What needs to be done
For the material below, return exactly the lines starting at the line containing "How to order a box with flowers" and ending at the line containing "3. Deodorization", both ends included, and no others.

☆ ☆ ☆ ☆ ☆ ☆ ☆

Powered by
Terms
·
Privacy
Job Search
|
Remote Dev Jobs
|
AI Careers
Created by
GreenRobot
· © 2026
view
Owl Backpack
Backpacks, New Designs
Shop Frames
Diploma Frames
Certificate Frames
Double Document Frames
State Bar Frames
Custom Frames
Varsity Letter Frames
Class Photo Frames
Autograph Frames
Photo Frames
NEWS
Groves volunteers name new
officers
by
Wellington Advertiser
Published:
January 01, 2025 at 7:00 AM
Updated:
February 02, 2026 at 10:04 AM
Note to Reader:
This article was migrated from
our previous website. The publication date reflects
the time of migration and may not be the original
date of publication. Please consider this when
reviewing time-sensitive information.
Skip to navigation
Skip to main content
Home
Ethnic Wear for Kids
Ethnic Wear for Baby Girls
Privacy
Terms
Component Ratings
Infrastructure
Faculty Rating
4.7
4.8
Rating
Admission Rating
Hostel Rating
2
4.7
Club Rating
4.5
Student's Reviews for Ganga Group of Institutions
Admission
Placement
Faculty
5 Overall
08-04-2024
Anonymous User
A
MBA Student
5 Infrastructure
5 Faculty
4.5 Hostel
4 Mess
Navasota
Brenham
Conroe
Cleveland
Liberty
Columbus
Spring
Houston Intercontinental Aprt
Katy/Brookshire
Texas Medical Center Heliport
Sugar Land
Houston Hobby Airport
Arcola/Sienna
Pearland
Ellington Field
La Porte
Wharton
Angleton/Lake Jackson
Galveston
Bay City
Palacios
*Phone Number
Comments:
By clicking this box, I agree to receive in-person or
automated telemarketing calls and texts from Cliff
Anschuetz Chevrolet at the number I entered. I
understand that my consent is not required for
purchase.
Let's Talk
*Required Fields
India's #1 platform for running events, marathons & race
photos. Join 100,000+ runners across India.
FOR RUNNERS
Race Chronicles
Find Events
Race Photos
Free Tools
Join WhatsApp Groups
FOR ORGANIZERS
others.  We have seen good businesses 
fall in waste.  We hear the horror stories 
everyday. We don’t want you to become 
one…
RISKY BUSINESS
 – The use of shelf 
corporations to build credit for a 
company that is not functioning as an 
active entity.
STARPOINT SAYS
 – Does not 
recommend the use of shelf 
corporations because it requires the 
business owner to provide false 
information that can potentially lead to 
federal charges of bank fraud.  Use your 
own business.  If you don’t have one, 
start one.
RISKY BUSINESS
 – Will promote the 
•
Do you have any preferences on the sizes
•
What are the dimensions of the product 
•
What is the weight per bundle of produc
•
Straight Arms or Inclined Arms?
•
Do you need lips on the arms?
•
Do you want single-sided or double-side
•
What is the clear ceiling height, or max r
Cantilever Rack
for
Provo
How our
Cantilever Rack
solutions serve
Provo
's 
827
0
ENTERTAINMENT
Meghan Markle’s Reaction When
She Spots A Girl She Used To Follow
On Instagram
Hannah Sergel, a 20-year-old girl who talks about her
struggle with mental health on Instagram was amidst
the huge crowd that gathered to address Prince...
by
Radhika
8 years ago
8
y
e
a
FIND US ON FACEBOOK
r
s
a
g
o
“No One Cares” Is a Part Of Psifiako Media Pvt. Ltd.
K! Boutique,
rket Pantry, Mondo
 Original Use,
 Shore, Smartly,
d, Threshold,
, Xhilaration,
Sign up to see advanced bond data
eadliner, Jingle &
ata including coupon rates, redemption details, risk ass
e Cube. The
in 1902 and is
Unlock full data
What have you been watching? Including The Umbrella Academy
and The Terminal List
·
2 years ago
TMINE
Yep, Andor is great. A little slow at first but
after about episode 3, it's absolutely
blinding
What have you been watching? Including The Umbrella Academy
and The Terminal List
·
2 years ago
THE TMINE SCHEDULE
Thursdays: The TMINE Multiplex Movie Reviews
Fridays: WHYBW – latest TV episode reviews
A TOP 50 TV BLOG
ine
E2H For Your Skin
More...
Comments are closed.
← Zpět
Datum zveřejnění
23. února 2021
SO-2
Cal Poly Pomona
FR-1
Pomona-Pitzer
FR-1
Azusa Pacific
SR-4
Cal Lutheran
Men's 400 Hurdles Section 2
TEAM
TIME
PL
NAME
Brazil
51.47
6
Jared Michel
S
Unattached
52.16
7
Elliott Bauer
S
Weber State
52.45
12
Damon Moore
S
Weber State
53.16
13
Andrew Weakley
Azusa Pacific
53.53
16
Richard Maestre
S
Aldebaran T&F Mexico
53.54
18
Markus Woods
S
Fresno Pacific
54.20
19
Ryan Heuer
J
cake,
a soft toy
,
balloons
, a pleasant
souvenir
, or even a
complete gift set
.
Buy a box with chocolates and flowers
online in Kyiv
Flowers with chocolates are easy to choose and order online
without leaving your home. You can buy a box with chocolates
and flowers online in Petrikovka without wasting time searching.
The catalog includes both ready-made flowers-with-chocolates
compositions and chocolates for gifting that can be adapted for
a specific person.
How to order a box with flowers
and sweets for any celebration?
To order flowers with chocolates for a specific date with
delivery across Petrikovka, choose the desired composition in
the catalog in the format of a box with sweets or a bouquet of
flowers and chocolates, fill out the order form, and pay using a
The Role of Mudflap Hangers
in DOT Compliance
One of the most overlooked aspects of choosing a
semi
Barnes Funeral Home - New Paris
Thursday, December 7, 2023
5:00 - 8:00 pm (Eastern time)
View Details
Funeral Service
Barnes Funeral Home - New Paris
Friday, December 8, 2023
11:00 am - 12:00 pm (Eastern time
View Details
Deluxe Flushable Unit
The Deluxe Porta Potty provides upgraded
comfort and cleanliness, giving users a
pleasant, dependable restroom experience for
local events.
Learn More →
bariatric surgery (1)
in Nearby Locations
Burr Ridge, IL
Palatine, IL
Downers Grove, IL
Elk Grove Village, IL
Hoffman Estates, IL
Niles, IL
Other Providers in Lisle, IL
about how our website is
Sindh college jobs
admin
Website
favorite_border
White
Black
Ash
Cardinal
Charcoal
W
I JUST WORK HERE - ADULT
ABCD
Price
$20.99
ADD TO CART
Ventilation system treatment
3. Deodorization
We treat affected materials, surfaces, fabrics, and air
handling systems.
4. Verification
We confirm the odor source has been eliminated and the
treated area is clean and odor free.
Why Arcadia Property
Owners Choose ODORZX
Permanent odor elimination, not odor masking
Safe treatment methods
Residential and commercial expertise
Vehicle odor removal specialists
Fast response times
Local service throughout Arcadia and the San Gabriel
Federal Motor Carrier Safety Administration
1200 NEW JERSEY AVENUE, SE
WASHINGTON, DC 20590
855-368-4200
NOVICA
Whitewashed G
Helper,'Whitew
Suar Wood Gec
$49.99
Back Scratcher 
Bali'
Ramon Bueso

☆ ☆ ☆ ☆ ☆ ☆ ☆

Result of this exercise
How to order a box with flowers
and sweets for any celebration?
To order flowers with chocolates for a specific date with
delivery across Petrikovka, choose the desired composition in
the catalog in the format of a box with sweets or a bouquet of
flowers and chocolates, fill out the order form, and pay using a
The Role of Mudflap Hangers
in DOT Compliance
One of the most overlooked aspects of choosing a
semi
Barnes Funeral Home - New Paris
Thursday, December 7, 2023
5:00 - 8:00 pm (Eastern time)
View Details
Funeral Service
Barnes Funeral Home - New Paris
Friday, December 8, 2023
11:00 am - 12:00 pm (Eastern time
View Details
Deluxe Flushable Unit
The Deluxe Porta Potty provides upgraded
comfort and cleanliness, giving users a
pleasant, dependable restroom experience for
local events.
Learn More →
bariatric surgery (1)
in Nearby Locations
Burr Ridge, IL
Palatine, IL
Downers Grove, IL
Elk Grove Village, IL
Hoffman Estates, IL
Niles, IL
Other Providers in Lisle, IL
about how our website is
Sindh college jobs
admin
Website
favorite_border
White
Black
Ash
Cardinal
Charcoal
W
I JUST WORK HERE - ADULT
ABCD
Price
$20.99
ADD TO CART
Ventilation system treatment
3. Deodorization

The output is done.